*Work to complete*:
Which lines below contain the word "Síguenos"? Copy each of them.

*Excerpted records*:
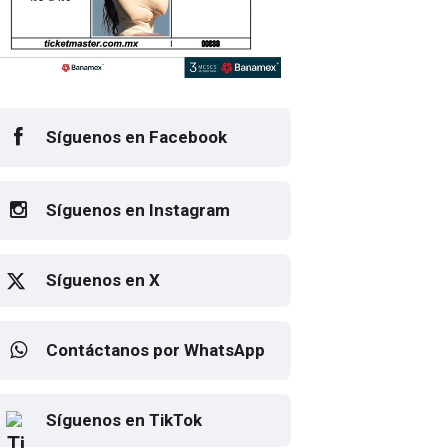
Síguenos en Facebook
Síguenos en Instagram
Síguenos en X
Contáctanos por WhatsApp
cartel de Flow Fest 2026
Elton John regresa a CDMX
Síguenos en TikTok
para despedirse en el Estadio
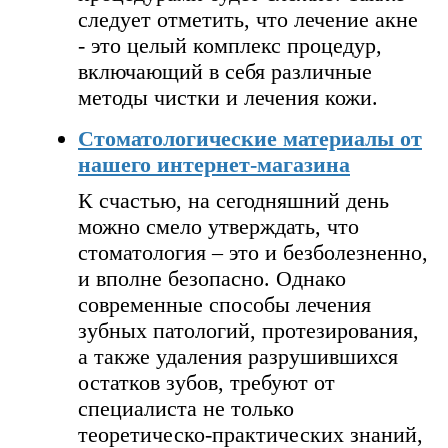
следует отметить, что лечение акне
- это целый комплекс процедур,
включающий в себя различные
методы чистки и лечения кожи.
Стоматологические материалы от
нашего интернет-магазина
К счастью, на сегодняшний день
можно смело утверждать, что
стоматология – это и безболезненно,
и вполне безопасно. Однако
современные способы лечения
зубных патологий, протезирования,
а также удаления разрушившихся
остатков зубов, требуют от
специалиста не только
теоретическо-практических знаний,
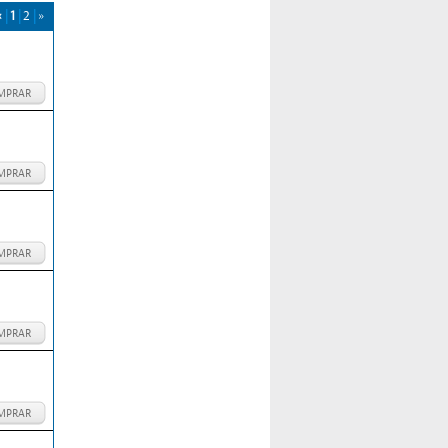
«
1
2
»
MPRAR
MPRAR
MPRAR
MPRAR
MPRAR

*Response box*:
Síguenos en Facebook
Síguenos en Instagram
Síguenos en X
Síguenos en TikTok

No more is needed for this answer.